Create a service account token Secret:

apiVersion: v1
kind: Secret
metadata:
  name: vault-auth-token
  namespace: vault-auth
  annotations:
    kubernetes.io/service-account.name: vault-auth
type: kubernetes.io/service-account-token

Export the reviewer token and cluster CA:

kubectl apply -f vault-auth-token.yaml
TOKEN_REVIEWER_JWT=$(kubectl -n vault-auth get secret vault-auth-token -o jsonpath='{.data.token}' | base64 -d)
kubectl config view --raw --minify -o jsonpath='{.clusters[0].cluster.certificate-authority-data}' | base64 -d > ca.crt

Then configure Vault:

export VAULT_ADDR=https://vault.example.internal:8200
vault login

vault auth enable kubernetes

vault write auth/kubernetes/config \
  kubernetes_host="https://rke-api.example.internal:6443" \
  kubernetes_ca_cert=@ca.crt \
  token_reviewer_jwt="$TOKEN_REVIEWER_JWT"

If the Kubernetes auth mount already exists, I keep it and update only auth/kubernetes/config with the new cluster API, CA, and reviewer token.

I do not disable issuer validation by default. If issuer validation fails, I want to understand the issuer mismatch first.

Seed Vault data

Git should contain only the mapping.

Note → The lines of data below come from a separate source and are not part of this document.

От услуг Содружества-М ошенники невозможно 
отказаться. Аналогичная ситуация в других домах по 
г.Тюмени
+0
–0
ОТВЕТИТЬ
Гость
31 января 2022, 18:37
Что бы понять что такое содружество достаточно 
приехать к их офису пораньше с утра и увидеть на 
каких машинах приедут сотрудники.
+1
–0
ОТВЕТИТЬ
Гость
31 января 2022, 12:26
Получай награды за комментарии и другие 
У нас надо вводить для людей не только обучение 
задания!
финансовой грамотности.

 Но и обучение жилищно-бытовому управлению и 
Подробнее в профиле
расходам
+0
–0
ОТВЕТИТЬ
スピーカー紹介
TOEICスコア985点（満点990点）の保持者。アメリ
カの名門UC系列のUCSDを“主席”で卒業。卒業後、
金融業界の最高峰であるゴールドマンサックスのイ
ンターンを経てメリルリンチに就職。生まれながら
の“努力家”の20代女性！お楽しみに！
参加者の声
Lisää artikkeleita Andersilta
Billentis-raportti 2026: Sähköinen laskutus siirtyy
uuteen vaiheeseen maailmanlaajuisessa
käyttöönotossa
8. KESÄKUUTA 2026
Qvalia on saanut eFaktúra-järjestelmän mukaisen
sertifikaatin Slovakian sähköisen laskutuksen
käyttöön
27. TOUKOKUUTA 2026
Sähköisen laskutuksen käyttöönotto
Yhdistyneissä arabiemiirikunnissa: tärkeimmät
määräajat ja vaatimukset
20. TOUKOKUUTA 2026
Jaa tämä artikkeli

Vault should contain the real values.

Example paths:

vault kv put secret/example-api/env-file dotenv=@.env
vault kv put secret/example-worker/config-file config.json=@config.json
vault kv put secret/example-admin/config-file config=@config.yml

The matching Vault policies should use the KV v2 API path:

path "secret/data/example-api/*" {
  capabilities = ["read"]
}

Start GitOps

After the manual pieces are ready, I apply the root Application:

kubectl apply -f clusters/root-app.yaml

Then I watch Argo CD create the child Applications.

kubectl -n argocd get applications

Validate the first sync

I start with controllers and generated resources before debugging application logs.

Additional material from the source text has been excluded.